▸ Exercise
Bring together all lines of the material below that contain the string "Active".
----
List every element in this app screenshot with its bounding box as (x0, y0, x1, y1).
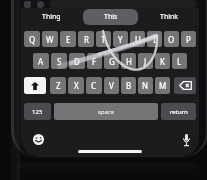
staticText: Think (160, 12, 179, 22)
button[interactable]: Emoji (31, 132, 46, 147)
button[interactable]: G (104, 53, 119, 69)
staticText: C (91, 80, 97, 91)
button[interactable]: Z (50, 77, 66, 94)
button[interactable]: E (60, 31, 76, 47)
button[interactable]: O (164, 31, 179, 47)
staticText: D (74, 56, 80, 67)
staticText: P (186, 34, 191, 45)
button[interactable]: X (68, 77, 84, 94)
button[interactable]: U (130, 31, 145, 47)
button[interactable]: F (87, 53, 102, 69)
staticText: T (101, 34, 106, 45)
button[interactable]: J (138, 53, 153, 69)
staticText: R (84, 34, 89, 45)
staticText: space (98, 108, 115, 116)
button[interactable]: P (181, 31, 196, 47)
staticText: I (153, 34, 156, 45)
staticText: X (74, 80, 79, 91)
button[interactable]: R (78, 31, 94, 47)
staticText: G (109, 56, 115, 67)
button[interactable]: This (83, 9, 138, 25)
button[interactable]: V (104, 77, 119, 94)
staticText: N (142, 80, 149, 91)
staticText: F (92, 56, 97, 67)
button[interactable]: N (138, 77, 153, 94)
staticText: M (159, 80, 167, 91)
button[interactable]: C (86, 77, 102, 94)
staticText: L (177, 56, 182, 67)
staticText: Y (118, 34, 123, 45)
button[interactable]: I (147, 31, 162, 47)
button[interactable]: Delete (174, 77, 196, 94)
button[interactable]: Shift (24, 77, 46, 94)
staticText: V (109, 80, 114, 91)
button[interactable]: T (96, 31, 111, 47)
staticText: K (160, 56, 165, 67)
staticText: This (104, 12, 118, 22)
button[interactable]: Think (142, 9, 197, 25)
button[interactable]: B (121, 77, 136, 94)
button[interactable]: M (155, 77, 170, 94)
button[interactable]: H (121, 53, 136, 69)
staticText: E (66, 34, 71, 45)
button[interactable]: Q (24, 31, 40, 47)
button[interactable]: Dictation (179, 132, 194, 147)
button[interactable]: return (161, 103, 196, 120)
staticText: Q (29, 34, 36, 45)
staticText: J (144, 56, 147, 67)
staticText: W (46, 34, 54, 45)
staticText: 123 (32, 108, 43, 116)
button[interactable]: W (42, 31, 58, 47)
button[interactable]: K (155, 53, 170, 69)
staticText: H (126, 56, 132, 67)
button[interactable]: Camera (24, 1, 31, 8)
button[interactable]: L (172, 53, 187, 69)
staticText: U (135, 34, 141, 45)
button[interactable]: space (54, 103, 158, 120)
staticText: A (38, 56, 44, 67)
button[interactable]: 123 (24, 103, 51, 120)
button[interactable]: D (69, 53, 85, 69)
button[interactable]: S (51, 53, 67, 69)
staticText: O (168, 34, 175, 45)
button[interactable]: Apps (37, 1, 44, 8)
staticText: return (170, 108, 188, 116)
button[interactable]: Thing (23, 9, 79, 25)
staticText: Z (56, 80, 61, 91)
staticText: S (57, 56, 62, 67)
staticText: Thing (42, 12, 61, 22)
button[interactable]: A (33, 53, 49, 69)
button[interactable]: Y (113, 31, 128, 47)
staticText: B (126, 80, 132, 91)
----
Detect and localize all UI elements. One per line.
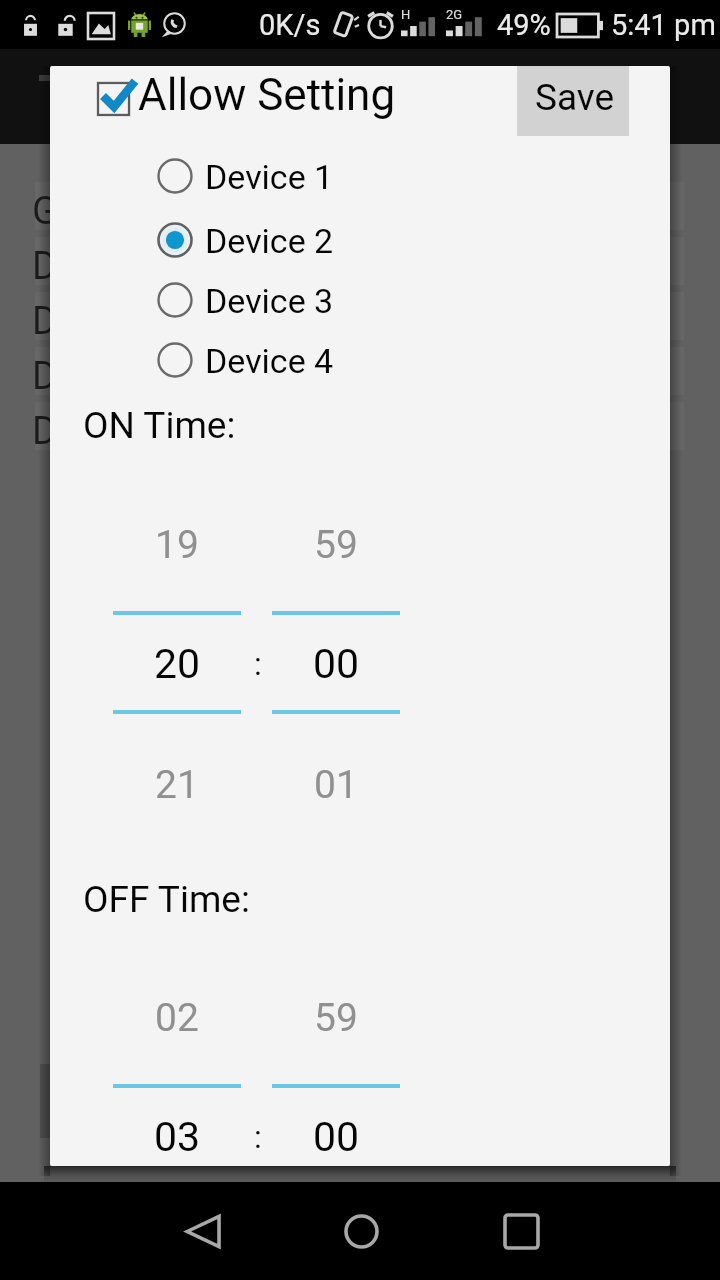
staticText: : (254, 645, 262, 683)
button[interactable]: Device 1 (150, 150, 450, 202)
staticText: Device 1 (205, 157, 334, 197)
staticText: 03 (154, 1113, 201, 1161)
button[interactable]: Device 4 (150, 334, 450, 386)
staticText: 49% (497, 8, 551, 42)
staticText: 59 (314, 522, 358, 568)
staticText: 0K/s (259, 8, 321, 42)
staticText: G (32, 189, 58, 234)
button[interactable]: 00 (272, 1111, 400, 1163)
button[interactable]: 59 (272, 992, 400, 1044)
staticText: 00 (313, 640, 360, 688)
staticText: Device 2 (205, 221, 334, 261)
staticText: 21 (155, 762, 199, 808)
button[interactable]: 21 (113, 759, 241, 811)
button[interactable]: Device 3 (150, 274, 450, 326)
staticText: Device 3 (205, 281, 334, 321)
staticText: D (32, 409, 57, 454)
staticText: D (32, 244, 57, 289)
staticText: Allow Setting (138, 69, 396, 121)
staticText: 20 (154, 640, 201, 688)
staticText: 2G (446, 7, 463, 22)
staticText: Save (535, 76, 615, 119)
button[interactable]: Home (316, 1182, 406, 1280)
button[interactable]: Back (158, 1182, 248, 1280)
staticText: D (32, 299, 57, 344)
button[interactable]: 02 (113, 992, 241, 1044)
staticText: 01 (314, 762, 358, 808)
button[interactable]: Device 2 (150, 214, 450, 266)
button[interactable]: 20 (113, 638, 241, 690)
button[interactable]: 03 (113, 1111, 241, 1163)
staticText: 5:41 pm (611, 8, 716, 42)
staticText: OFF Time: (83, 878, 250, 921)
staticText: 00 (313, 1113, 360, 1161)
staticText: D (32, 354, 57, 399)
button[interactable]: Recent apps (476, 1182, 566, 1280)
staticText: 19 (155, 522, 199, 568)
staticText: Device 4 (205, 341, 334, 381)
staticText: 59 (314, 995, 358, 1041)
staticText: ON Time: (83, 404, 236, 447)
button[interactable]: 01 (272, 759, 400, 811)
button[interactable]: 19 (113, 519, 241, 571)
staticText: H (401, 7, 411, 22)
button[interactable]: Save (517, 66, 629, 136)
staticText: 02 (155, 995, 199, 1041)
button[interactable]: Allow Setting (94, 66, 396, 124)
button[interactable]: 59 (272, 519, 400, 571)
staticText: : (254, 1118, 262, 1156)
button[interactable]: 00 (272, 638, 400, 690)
----
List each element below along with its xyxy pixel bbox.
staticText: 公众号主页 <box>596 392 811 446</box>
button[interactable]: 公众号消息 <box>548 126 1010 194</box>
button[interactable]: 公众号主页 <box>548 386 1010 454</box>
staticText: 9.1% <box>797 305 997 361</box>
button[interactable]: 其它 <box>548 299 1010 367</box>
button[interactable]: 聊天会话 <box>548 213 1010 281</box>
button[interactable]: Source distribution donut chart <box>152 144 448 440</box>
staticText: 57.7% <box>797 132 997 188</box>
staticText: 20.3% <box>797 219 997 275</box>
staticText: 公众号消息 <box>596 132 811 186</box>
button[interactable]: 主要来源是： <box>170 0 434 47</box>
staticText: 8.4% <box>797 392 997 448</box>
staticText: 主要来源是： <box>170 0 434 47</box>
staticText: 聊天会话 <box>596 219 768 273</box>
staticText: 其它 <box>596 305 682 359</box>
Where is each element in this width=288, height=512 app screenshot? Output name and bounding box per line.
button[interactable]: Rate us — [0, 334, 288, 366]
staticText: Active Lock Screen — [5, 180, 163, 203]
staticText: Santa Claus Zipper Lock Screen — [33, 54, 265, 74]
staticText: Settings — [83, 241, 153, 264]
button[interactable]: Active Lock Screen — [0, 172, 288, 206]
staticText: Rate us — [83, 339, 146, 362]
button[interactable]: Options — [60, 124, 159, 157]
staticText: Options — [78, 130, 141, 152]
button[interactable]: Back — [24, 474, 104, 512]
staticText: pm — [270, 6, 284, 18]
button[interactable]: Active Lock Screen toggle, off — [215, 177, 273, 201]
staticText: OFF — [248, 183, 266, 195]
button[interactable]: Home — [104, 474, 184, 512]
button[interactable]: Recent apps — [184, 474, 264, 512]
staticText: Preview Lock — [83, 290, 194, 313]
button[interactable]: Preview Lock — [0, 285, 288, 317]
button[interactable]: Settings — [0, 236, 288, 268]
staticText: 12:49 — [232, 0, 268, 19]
----
▸ Solution to the exercise
staticText: Active Lock Screen — [5, 180, 163, 203]
button[interactable]: Active Lock Screen — [0, 172, 288, 206]
button[interactable]: Active Lock Screen toggle, off — [215, 177, 273, 201]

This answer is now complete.